▶ [What this task involves]
Where a line in the records below contains the string "Regen", tally it; give only the final number.

▶ [Material shown]
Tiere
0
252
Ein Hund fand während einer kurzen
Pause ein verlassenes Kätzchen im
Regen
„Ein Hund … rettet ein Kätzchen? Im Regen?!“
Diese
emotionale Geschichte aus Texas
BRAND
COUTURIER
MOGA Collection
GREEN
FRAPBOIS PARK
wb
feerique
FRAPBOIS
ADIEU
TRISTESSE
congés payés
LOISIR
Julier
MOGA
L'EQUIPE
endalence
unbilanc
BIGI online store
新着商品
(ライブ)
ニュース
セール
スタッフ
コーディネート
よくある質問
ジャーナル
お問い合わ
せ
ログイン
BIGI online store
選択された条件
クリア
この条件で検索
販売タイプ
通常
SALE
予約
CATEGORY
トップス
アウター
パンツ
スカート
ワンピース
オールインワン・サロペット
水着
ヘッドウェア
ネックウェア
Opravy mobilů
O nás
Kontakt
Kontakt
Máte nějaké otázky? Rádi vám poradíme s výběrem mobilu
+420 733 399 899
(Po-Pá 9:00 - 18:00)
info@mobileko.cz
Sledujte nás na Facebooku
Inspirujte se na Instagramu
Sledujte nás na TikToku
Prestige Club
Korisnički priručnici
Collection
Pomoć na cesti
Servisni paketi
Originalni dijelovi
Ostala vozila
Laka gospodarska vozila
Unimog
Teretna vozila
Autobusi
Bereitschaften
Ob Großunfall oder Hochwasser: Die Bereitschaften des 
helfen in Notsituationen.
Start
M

▶ [Task answer]
2